Alain Cazenave-Piarrot
Burundi : 27834 km2. Latitude 2°45’- 4°26’ Sud. Longitude 28°50’- 30°53’ Est.
Burundi, juin 1975, un peu plus de 3 millions d’habitants. J’enseigne à l’ENS à Bujumbura.
Burundi, juin 2015, un peu plus de 10 millions d’habitants. Ma mission est annulée, pour cause d’affrontements violents.

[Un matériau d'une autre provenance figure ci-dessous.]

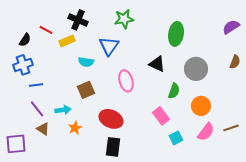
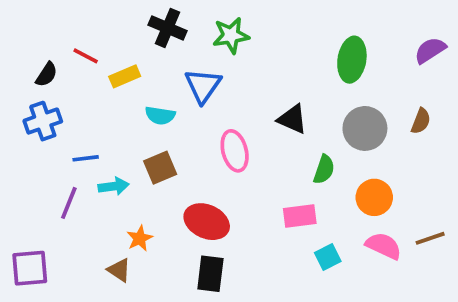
black cross: (78, 20) -> (168, 28), moved
green ellipse: (176, 34) -> (352, 60), moved
brown semicircle: (235, 62) -> (421, 121), moved
blue line: (36, 85) -> (86, 158), moved
purple line: (37, 109) -> (69, 203), turned 60
cyan arrow: (63, 110) -> (114, 186), moved
pink rectangle: (161, 116) -> (300, 216), turned -60
brown triangle: (43, 129) -> (119, 270), moved
pink semicircle: (206, 132) -> (384, 246), turned -102

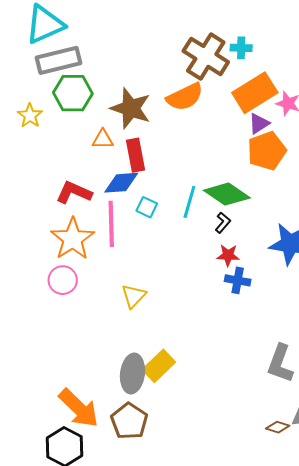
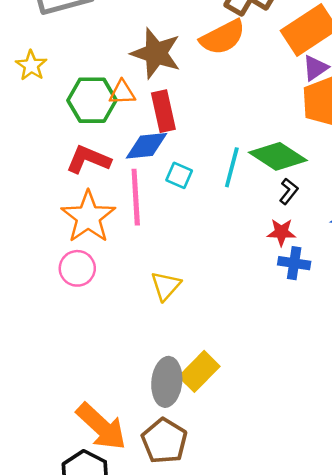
green hexagon: (73, 93) -> (92, 100), moved
black L-shape: (223, 223) -> (289, 191), moved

Entre ces deux dates le Burundi, tout comme le Rwanda, son voisin du nord, est devenu « un monde plein », avec ses paysages débordants des activités d’une humanité nombreuse. La formidable croissance des effectifs de population a provoqué la mise en culture des espaces restés disponibles : aux dépens de l’akibira vers le haut, des marais dans les contrebas. Les villes, tout particulièrement Bujumbura, s’étendent toujours davantage autour de leur noyau initial. Le retour des réfugiés, ceux de 1972, comme ceux de la guerre civile, achève de saturer l’espace burundais. Toutefois la population ne fonctionne plus dans les enfermements de naguère, même si elle est restée rurale pour près de 90%. Les médias du pays ont largement participé à cette ouverture de la société burundaise, vaste processus de brassage intellectuel et culturel qui , après la guerre civile, permet à chacun de se forger une vision du monde et des choses, élargie au-delà de l’itongo et de la colline, de la ville et du quartier, même si ces lieux de vie continuent d’ancrer les existences au quotidien.

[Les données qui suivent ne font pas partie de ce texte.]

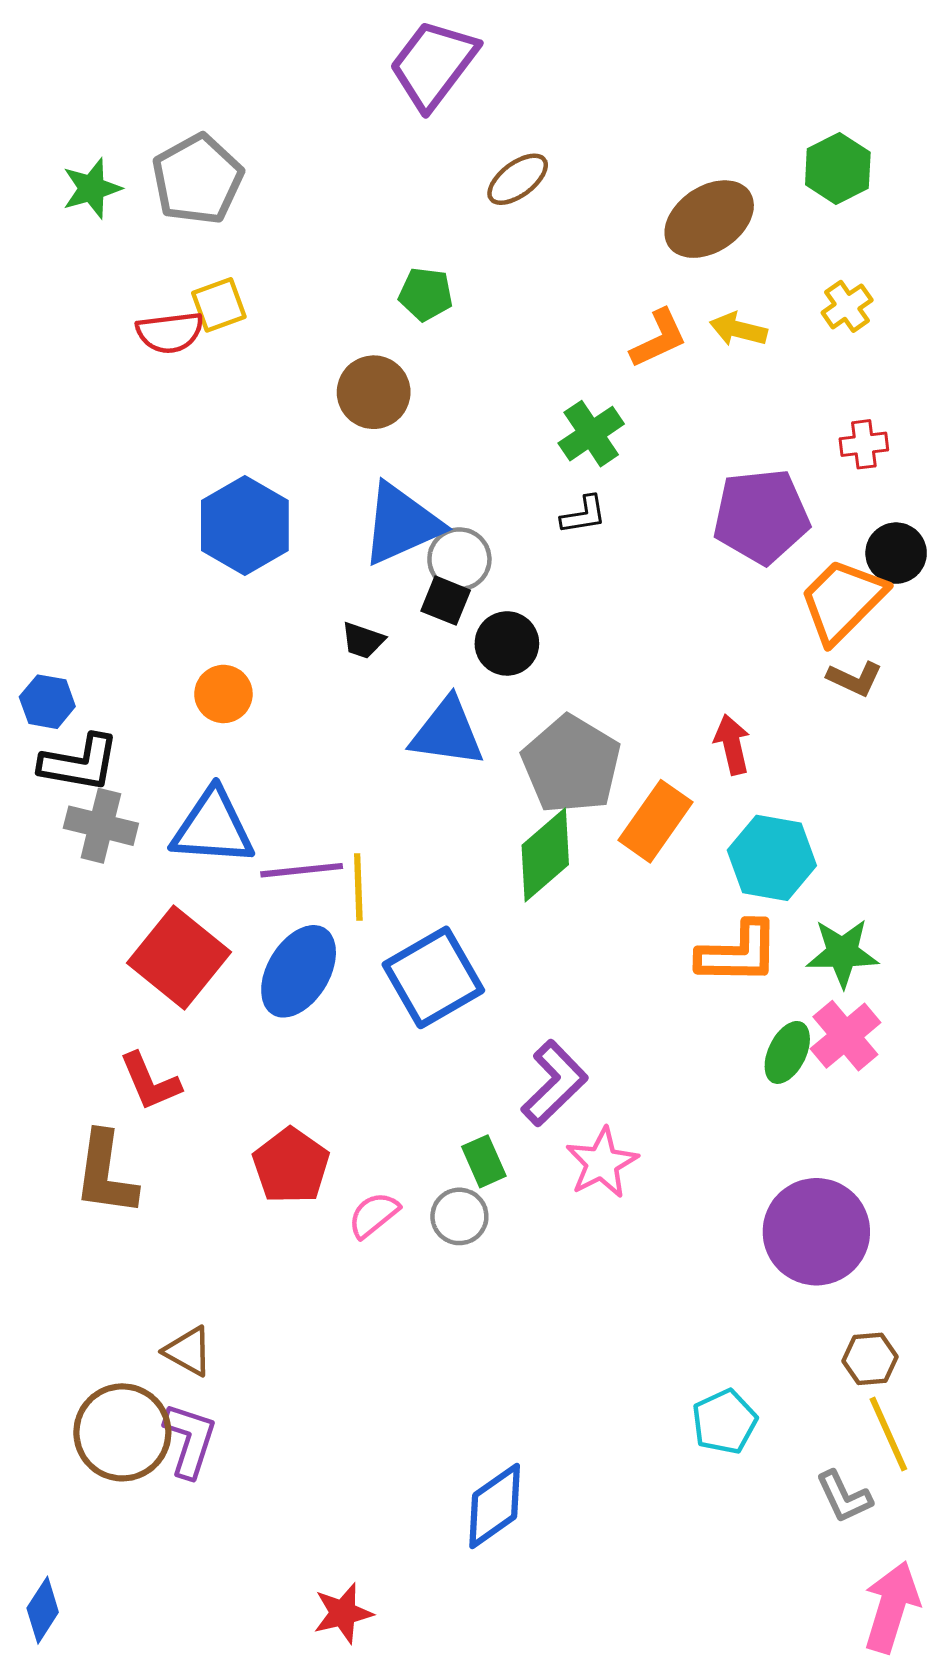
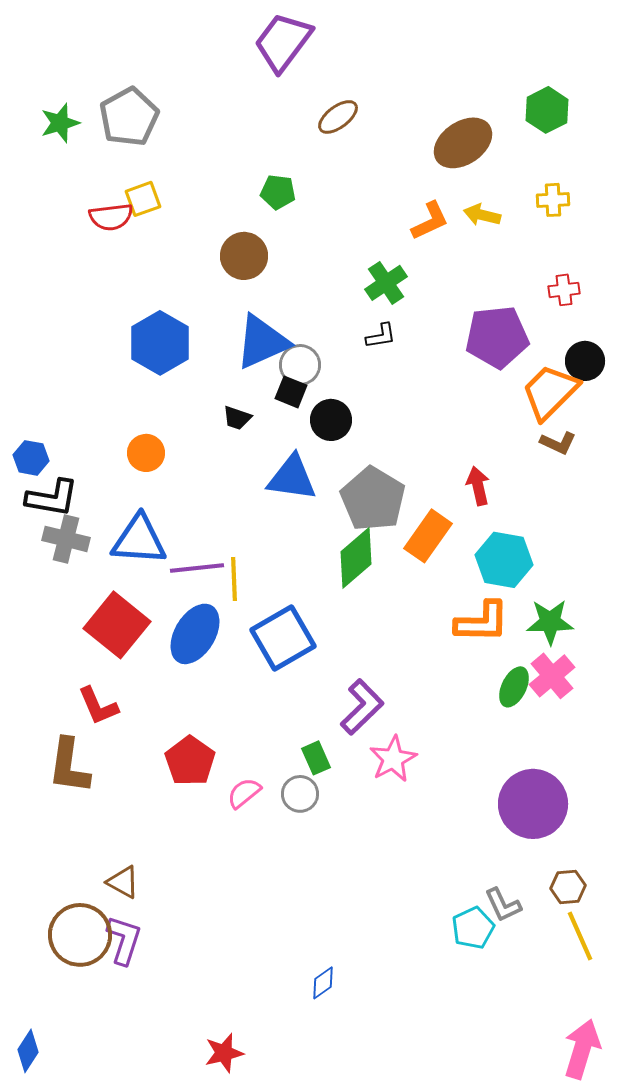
yellow cross: (847, 306) -> (553, 200), turned 32
gray L-shape: (844, 1497) -> (503, 905), moved
blue diamond: (495, 1506) -> (323, 983), size x0.6

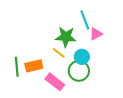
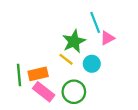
green star: (66, 37) -> (74, 41), turned -30
green circle: (79, 71) -> (74, 92), moved
pink rectangle: (55, 82) -> (44, 92), moved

Depuis dix ans, il s’est ainsi créé une prise de conscience où les médias – les radios essentiellement – jouent un rôle majeur, effet déterminant d’actions menées par de petits groupes agissant localement après avoir pensé globalement. Le paysan murundi d’antan s’éloigne, dorénavant tout un chacun connaît ses droits, les possibilités du monde moderne, les promesses du lendemain. On ne sous-payera plus la volaille aux pattes attachées, le sac de haricots ou les régimes de bananes présentés au marché ou en bord de route. Difficile dorénavant de duper les gens, les hommes comme les femmes, ceux de la ville comme ceux des campagnes : c’est la nouvelle fierté burundaise, aguerrie après les dures années de guerre civile.
Dans le monde du travail comme en politique, dans le domaine sportif comme pour la musique, les médias burundais ont participé au façonnement de cette nouvelle société, renouvelé l’opinion publique, contribué à l’émergence de la société civile. Radios, journaux, SMS, tweets, télévision apportent ainsi, au jour le jour, leur pierre à la construction de l’édifice politique, économique et social. Bien sûr, d’autres acteurs que les seuls médias interviennent dans cette évolution : école, justice, actions de développement, bonne gouvernance, désenclavement. Même si beaucoup reste à faire et si persistent nombre de dysfonctionnements, tous permettent à une population toujours plus nombreuse de vivre ensemble sur un territoire implacablement exigu. En quelques années c’est toute la population qui a ainsi progressé, le plus souvent vers le haut, malgré handicaps, contraintes et pauvreté, qui n’est jamais misère, dignité burundaise oblige !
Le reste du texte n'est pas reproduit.